▶ **WORK REQUEST**
An exact copy of the data below is needed; please leave out any pictures.

Transcribed page contents:

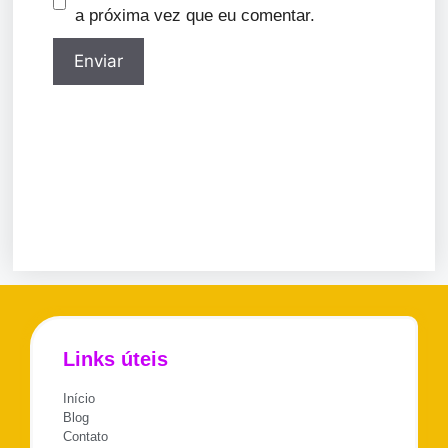
a próxima vez que eu comentar.
Links úteis
Início
Blog
Contato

▶ **YOUR SOLUTION**
a próxima vez que eu comentar.
Links úteis
Início
Blog
Contato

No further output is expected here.